Vocal Europe: Many are in opinion that refugee crisis and EU’s commitment for further enlargement caused the chaos that EU is today going through. If this is the case, what is your opinion vis-a-vis EU’s enlargement portfolio? Is it realistic to imagine that Enlargement will remain a key policy area for the EU in the coming years? 

Stefan Gehrold: I don’t share this assumption. The union does have deficits, but it is not going through chaos. The refugee crisis would have struck the continent with or without the existence of the EU. And: The EU hardly has any competences in the field of refugee management.  The EU wanted enlargement and it needs enlargement, because enlargement has been the tool to export stability and spread democracy over the continent. Enlargement happened too quickly in some of the cases, I agree. Is this a reason to artificially obstruct enlargement, once a country fulfills the Copenhagen criteria? No. Enlargement dynamics have slowed down visibly over the past years. And it is obvious, that the commission will not press for enlargement to happen soon, which is bad news for countries, that want to join, like Serbia.

Vocal Europe: There are some rumors arguing that in post-Brexit era, German – Franco alliance will further dominate the EU and Germany’s influential position in the EU will further strengthen. What is your take on that? 

Stefan Gehrold: With the British leaving other countries will gain influence. That is true in particular for bigger nations like Germany, France, Spain, Italy and Poland. Also, the stronger a country is economically, the higher its influence within the union. France, Italy and Spain are struggling economically. And I do have my doubts as to the robustness of Germany’s and Poland’s national economies. Partly as a consequence of protectionist legislation in both countries under the current governments I predict a slow-down in growth in 2017.

Franco-German alliance: The two governments are led by parties from different political camps. The differences between the German christian democrats and the French socialists regarding social, financial and economic policy are huge. How can 2 countries dominate the EU, if they disagree largely on crucial political issues?

Out of those observations I don’t see a domination of the EU from any side. Another question is, whether I perceive political leadership, which in my eyes is essential. Currently, Angela Merkel seems to be the European leader. Some say, she is the only one. Now, she may lose next year’s election. In that case the absence of political leadership might be felt grimly.

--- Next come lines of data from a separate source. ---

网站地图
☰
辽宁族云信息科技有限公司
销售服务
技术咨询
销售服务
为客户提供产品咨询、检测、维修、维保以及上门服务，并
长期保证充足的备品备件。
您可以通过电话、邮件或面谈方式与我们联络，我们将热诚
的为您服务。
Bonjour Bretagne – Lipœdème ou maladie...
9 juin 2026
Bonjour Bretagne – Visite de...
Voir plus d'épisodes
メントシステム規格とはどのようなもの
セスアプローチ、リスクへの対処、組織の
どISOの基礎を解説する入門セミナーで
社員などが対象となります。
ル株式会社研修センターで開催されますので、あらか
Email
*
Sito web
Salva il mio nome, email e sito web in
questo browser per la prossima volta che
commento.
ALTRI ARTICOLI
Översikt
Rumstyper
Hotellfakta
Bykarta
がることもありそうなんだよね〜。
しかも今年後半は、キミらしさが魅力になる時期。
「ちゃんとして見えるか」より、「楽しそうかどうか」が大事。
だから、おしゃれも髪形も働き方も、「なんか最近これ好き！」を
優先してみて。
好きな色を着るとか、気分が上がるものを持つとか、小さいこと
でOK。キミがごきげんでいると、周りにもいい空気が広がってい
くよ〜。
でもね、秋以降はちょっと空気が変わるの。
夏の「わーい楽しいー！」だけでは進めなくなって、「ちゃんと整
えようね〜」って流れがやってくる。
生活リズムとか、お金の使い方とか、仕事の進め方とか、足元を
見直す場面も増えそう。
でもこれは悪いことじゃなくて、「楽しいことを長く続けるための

Vocal Europe: As you might follow, populist parties in other EU member states were the first to react to the news, with Geert Wilders of the Dutch anti-Islam and eurosceptic Party for Freedom calling for their own referendum, he said: “We want be in charge of our own country, our own money, our own borders, and our own immigration policy,” he said. “If I become prime minister, there will be a referendum in the Netherlands on leaving the European Union as well. Let the Dutch people decide.” Are you concerned that such exit(s) can take place in different EU member states in the coming mounts and years? In that respect, is it too early to talk about a multi-speed Europe?

Stefan Gehrold: Yes, I am concerned, that other countries might leave the EU. Different countries have different rules, when it comes to referenda. Some nations’ legal systems don’t provide for referenda at all. In principle I am a great supporter of representative democracy. My hope is, that we won’t see more referenda, that could lead to member states leaving the union.

My prediction knowing the Netherlands and with a deep affection for the Dutch society: The Dutch will never leave the EU.  Is a multi-speed EU likely to materialise? If some member states want to speed up integration and others don’t, this may be an option. Personally, I am convinced, that we will need more integrative steps in core political sectors, such as the monetary union or the Schengen system. A multi-speed EU, however, contains the danger to mutate into a multi-class EU, which should be avoided.